Assignment: Read through the listing and copy every line that contains the word "machines".

Exercise materials:

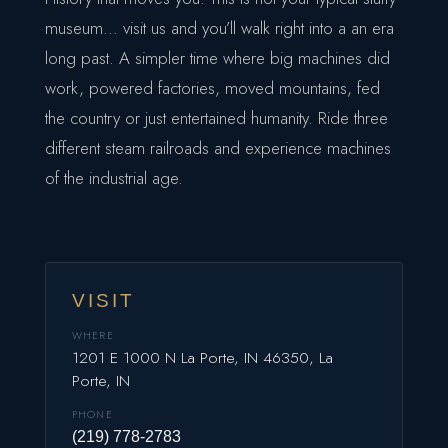
museum… visit us and you’ll walk right into a an era
long past. A simpler time where big machines did
work, powered factories, moved mountains, fed
the country or just entertained humanity. Ride three
different steam railroads and experience machines
of the industrial age.
VISIT
WHERE
1201 E 1000 N La Porte, IN 46350, La
Porte, IN
PHONE
(219) 778-2783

Answer to this problem:
long past. A simpler time where big machines did
different steam railroads and experience machines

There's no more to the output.